Carolus Barbemuche souhaite faire partie du groupe des bohèmes, il sollicite l’aide de Colline pour être accepté.
 
Le soir où il avait, dans un café, soldé sur sa cassette particulière la note d’un souper consommé par les bohèmes, Carolus s’était arrangé de façon à se faire accompagner par Gustave Colline. Depuis qu’il assistait aux réunions des quatre amis dans l’estaminet où il les avait tirés d’embarras, Carolus avait spécialement remarqué Colline, et éprouvait déjà une sympathie attractive pour ce Socrate, dont il devait plus tard devenir le Platon. C’est pourquoi il l’avait choisi tout d’abord pour être son introducteur dans le cénacle. Chemin faisant, Barbemuche offrit à Colline d’entrer prendre quelque chose dans un café qui se trouvait encore ouvert. Non seulement Colline refusa, mais encore il doubla le pas en passant devant ledit café, et renfonça soigneusement sur ses yeux son feutre hyperphysique.
– Pourquoi ne voulez-vous pas entrer là ? dit Barbemuche, en insistant avec une politesse de bon goût.
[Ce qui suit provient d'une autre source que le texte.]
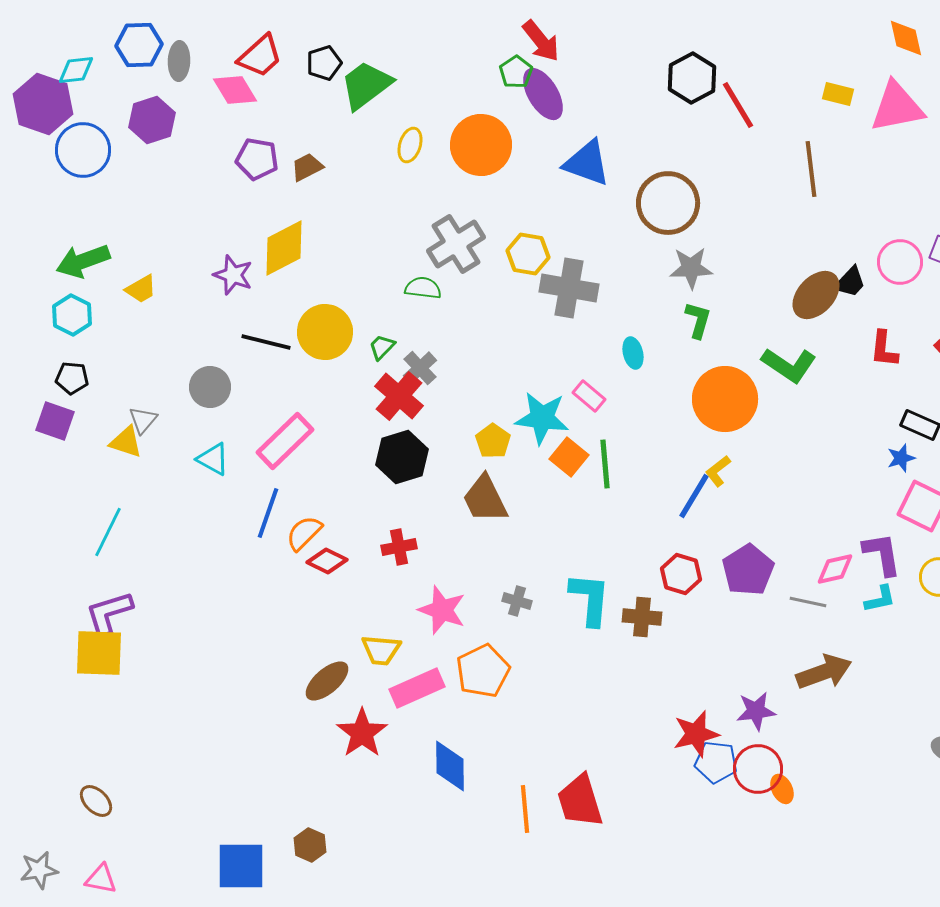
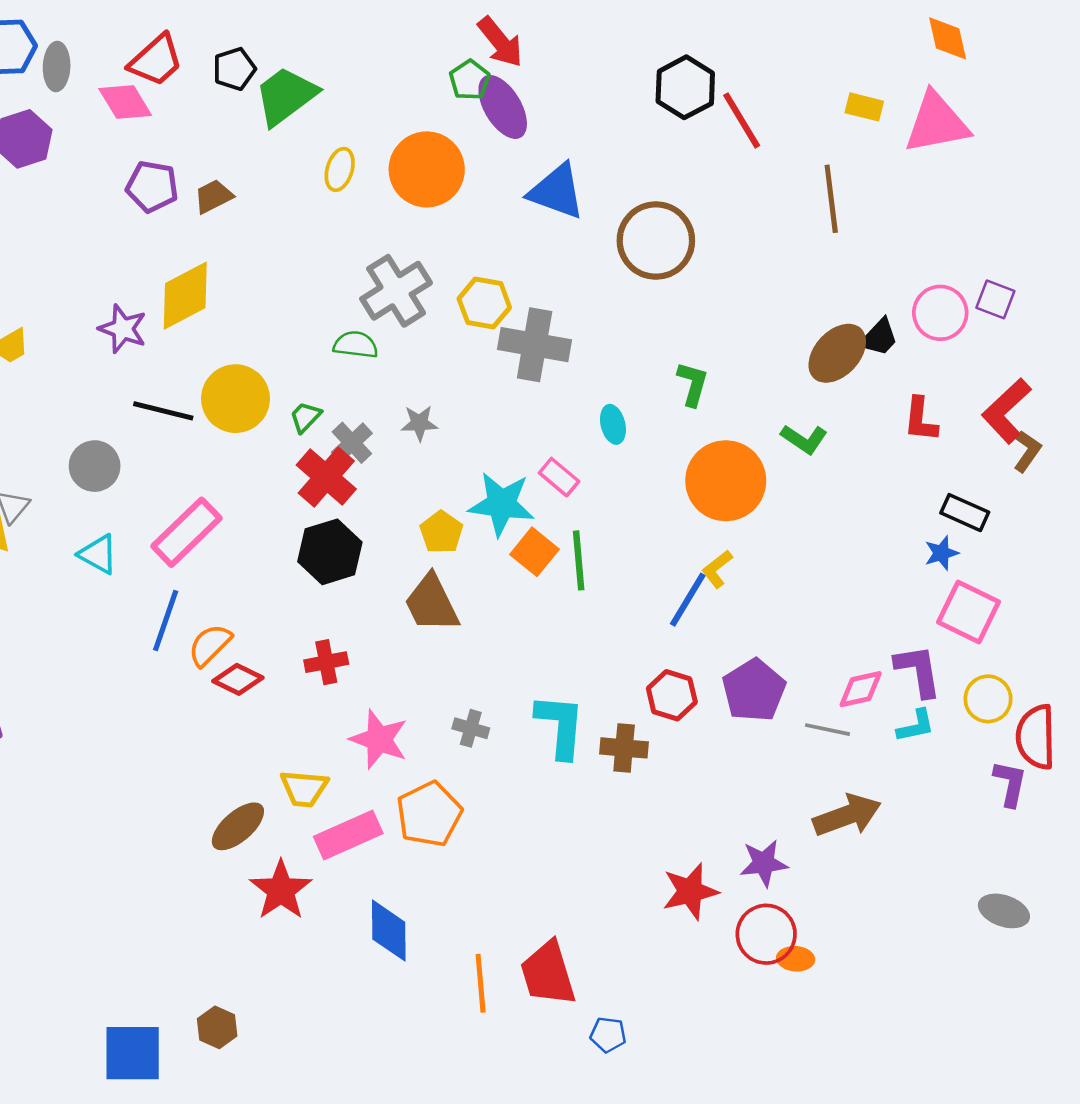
gray star: (691, 268) -> (419, 423), moved, size x0.7
green L-shape: (789, 365) -> (804, 439), size x0.7
blue pentagon: (716, 762) -> (608, 1035), moved, size x0.7
orange ellipse: (782, 789) -> (796, 959), turned -60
– J’ai des raisons, répliqua Colline : il y a dans cet établissement une dame de comptoir qui s’occupe beaucoup de sciences exactes, et je ne pourrais m’empêcher d’avoir avec elle une discussion fort prolongée, ce que j’essaie d’éviter en ne passant jamais dans cette rue à midi, ni aux autres heures du soleil. Oh ! c’est bien simple, répondit naïvement Colline, j’ai habité ce quartier avec Marcel.
– J’aurais pourtant bien voulu vous offrir un verre de punch et causer un instant avec vous. Ne connaîtriez-vous pas dans les alentours un endroit où vous pourriez entrer sans être arrêté par des difficultés… mathématiques ? ajouta Barbemuche, qui jugea à propos d’être énormément spirituel.
Colline rêva un instant.
– Voici un petit local où ma situation est plus nette, dit-il.
Et il indiquait un marchand de vin.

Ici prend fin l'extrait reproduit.